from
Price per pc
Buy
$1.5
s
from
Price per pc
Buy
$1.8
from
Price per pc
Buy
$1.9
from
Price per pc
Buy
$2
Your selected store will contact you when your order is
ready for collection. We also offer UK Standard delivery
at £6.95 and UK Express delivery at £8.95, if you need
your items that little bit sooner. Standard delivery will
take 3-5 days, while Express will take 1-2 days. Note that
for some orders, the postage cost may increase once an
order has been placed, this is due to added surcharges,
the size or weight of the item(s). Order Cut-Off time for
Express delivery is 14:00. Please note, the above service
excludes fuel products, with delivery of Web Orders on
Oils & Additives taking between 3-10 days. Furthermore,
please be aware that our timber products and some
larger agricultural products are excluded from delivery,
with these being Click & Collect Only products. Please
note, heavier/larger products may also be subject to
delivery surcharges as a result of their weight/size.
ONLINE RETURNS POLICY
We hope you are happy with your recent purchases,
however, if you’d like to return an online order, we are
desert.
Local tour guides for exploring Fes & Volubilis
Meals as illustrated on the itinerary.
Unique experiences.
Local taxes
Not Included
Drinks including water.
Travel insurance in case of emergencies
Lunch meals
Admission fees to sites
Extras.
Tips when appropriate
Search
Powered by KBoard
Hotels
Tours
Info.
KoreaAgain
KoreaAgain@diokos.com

---

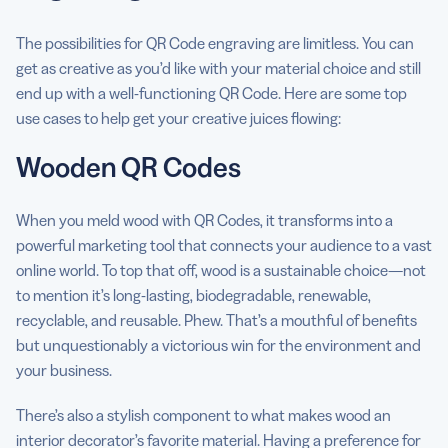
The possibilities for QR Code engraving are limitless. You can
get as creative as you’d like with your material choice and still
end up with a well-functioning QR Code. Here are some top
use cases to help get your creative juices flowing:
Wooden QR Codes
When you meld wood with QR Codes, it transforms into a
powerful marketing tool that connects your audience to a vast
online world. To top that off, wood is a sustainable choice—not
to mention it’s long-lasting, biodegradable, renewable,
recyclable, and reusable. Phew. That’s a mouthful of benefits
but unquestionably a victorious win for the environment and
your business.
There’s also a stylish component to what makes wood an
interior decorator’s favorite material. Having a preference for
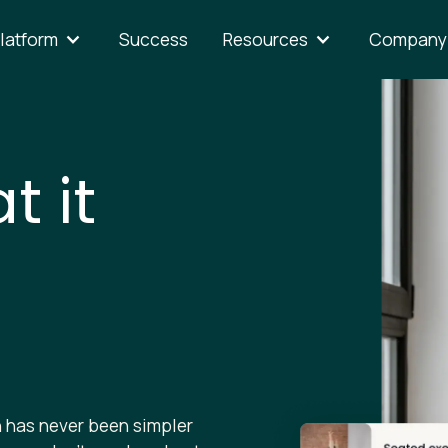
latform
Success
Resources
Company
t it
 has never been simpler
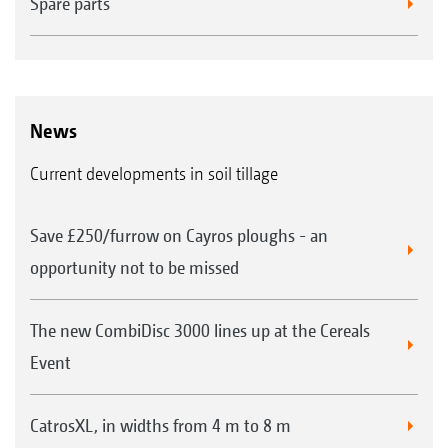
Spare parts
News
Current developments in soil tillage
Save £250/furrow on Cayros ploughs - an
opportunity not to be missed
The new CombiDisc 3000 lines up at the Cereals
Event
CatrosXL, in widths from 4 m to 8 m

### Brief
Using the data above, reproduce exactly the lines between those holding "delivery surcharges as" and "Unique experiences.", inclusive, and no others.

### Finished exercise
delivery surcharges as a result of their weight/size.
ONLINE RETURNS POLICY
We hope you are happy with your recent purchases,
however, if you’d like to return an online order, we are
desert.
Local tour guides for exploring Fes & Volubilis
Meals as illustrated on the itinerary.
Unique experiences.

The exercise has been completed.